How to Leverage Today's Ultra-High Interest Rates to Grow Your Savings
High interest rates aren’t always a bad thing for everyday consumers. In fact, now could be the perfect time to leverage them to boost your savings.
The Federal Reserve’s inflation-busting rate hikes over the past year have created an opportunity for Americans to earn major annual percentage yields, or APYs, on their savings by creating what's called a deposit “ladder.” Laddering is a low-risk investment strategy that involves splitting money between certificates of deposit (abbreviated CDs) with different maturity rates to enjoy a steady stream of savings over time.
A CD is a federally insured savings product that holds a fixed amount of money for a set interval of time, usually ranging from three months to five years.
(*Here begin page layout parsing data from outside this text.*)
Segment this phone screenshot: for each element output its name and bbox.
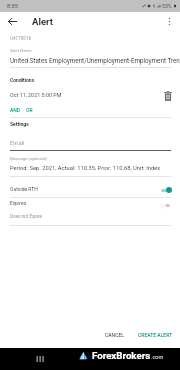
button[interactable]: More options (161, 13, 177, 29)
staticText: CANCEL (105, 332, 124, 338)
button[interactable]: AND (10, 107, 21, 113)
staticText: 8:35 (7, 3, 18, 10)
staticText: Expires (10, 200, 27, 206)
staticText: Message (optional) (10, 156, 48, 161)
button[interactable]: CREATE ALERT (135, 329, 176, 341)
staticText: Conditions (10, 77, 35, 83)
staticText: Outside RTH (10, 186, 38, 192)
staticText: Oct 11, 2021 5:00 PM (10, 92, 62, 98)
staticText: ForexBrokers (92, 350, 151, 361)
staticText: AND (10, 107, 21, 113)
button[interactable]: Delete condition (161, 89, 175, 103)
staticText: Settings (10, 121, 29, 127)
staticText: 53% (162, 3, 172, 9)
staticText: .com (151, 354, 164, 360)
staticText: Alert (32, 16, 53, 27)
staticText: Does not Expire (10, 214, 42, 219)
button[interactable]: OR (26, 107, 33, 113)
staticText: OR (26, 107, 33, 113)
button[interactable]: CANCEL (102, 329, 127, 341)
button[interactable]: Back (4, 13, 20, 29)
staticText: U4170616 (10, 36, 32, 41)
staticText: Period: Sep. 2021, Actual: 110.35, Prior… (10, 165, 161, 172)
staticText: Alert Name (10, 48, 32, 53)
staticText: CREATE ALERT (138, 332, 173, 338)
staticText: United States Employment/Unemployment-Em… (10, 57, 180, 64)
staticText: Email (10, 140, 25, 147)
As the CD gets closer to its end date, or matures, you earn guaranteed interest on your deposit.
Certified financial planner Joe Kelly tells Money that because of the inverted yield curve — which occurs when short-term interest rates for bonds are higher than what's expected in the long term — investors can now capture higher yields with shorter-term CDs without having to worry about where interest rates will go in the future.
You can then use the interest as cash, reinvest it in another CD to extend the ladder, put it into other investment or stash it in other savings accounts.
“It's quite an interesting time to invest and make a return that's greater than inflation so that our purchasing power is increasing,” Kelly says.